Novello looked towards the entrance door.
She knew him at once from Wield's doctored photograph.
Benny Lightfoot had just come into the cafeteria.
Andy Dalziel was standing at the edge of Dender Mere, close by the pile of stones which marked the site of Heck Farm. On the sun-baked mud at his feet lay a small selection of bones. He stirred them with his toe.
'Radius, ulna, and we think these could be carpal bones, but being small, they've been a bit more mucked about,' said the chief mermaid, whose everyday name was Sergeant Tom Perriman.
'Age? Sex? How long they've been there?' prompted Dalziel greedily.

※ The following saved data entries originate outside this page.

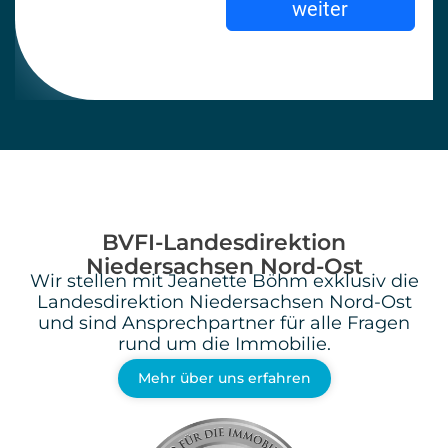
BVFI-Landesdirektion
Niedersachsen Nord-Ost
Wir stellen mit Jeanette Böhm exklusiv die
Landesdirektion Niedersachsen Nord-Ost
und sind Ansprechpartner für alle Fragen
rund um die Immobilie.
Mehr über uns erfahren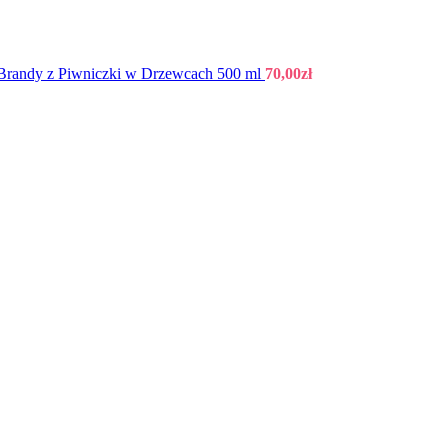
Brandy z Piwniczki w Drzewcach 500 ml
70,00
zł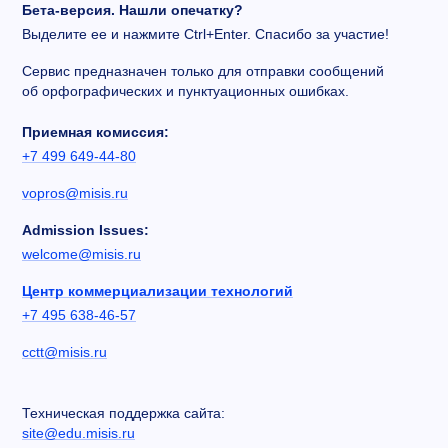
Бета-версия. Нашли опечатку?
Выделите ее и нажмите Ctrl+Enter. Спасибо за участие!
Сервис предназначен только для отправки сообщений
об орфографических и пунктуационных ошибках.
Приемная комиссия:
+7 499 649-44-80
vopros@misis.ru
Admission Issues:
welcome@misis.ru
Центр коммерциализации технологий
+7 495 638-46-57
cctt@misis.ru
Техническая поддержка сайта:
site@edu.misis.ru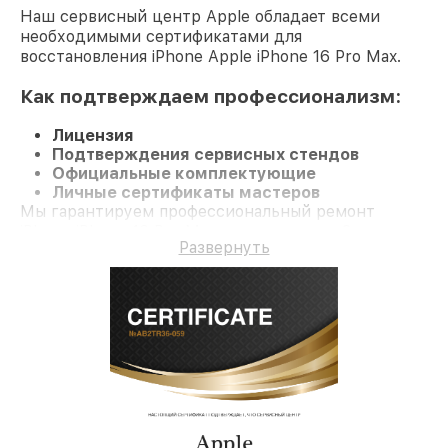
Наш сервисный центр Apple обладает всеми
необходимыми сертификатами для
восстановления iPhone Apple iPhone 16 Pro Max.
Как подтверждаем профессионализм:
Лицензия
Подтверждения сервисных стендов
Официальные комплектующие
Личные сертификаты мастеров
Мы гарантируем профессиональный ремонт
iPhone iPhone 16 Pro Max и гарантию до 3 лет.
Развернуть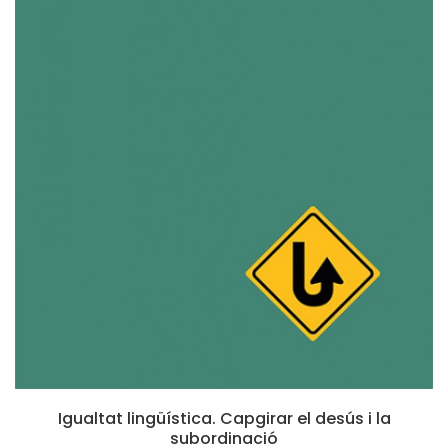
Igualtat lingüística. Capgirar el desús i la
subordinació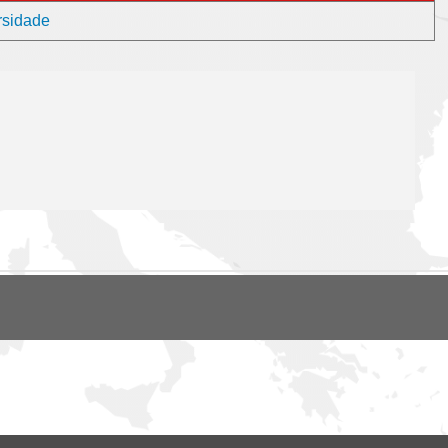
rsidade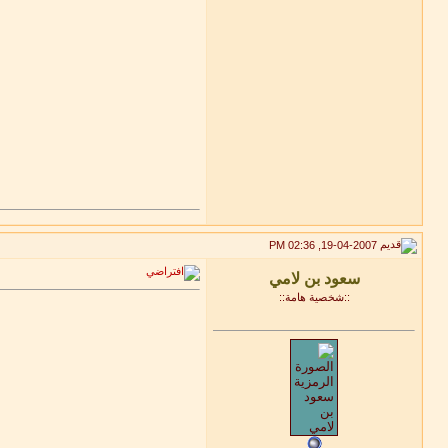
19-04-2007, 02:36 PM
::شخصية هامة::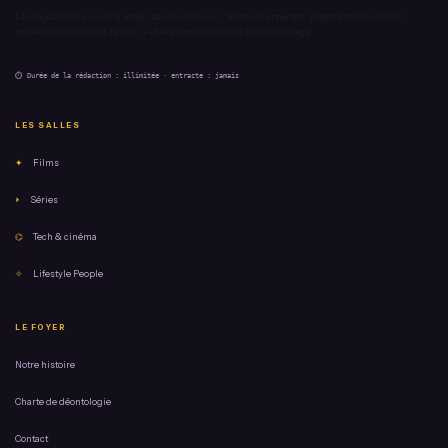
Le magazine du cinéma et des séries d'ailleurs : festivals arpentés, plateformes fouillées,
matériel essayé dans le noir — et le glamour raconté sans doublage.
⏱ Durée de la rédaction : illimitée · entracte : jamais
LES SALLES
✦
Films
⏵
Séries
⌬
Tech & cinéma
✧
Lifestyle People
LE FOYER
Notre histoire
Charte de déontologie
Contact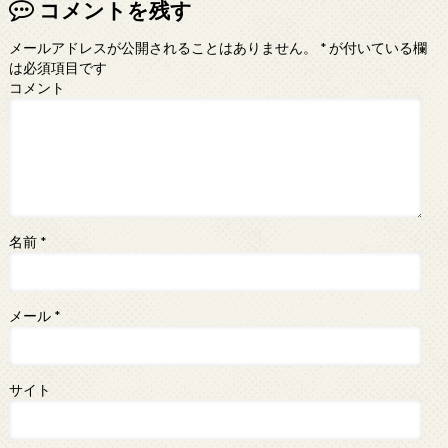
コメントを残す
メールアドレスが公開されることはありません。
*
が付いている欄
は必須項目です
コメント
名前
*
メール
*
サイト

Perriman shrugged his broad rubberized shoulders.
'We just pulled 'em out,' he said. 'Adult, I'd say, or adolescent at least.'
'And the rest?'
'Still looking,' said Perriman. 'Funny really. Not much in the way of current here. You'd expect them to stay pretty much together even after a fairly long time. Pure chance I found them. We weren't really interested in searching near the side where it's so shallow ...'
'Where exactly?' demanded Dalziel.
'Just here,' said Perriman, disgruntled at having his narrative flow interrupted.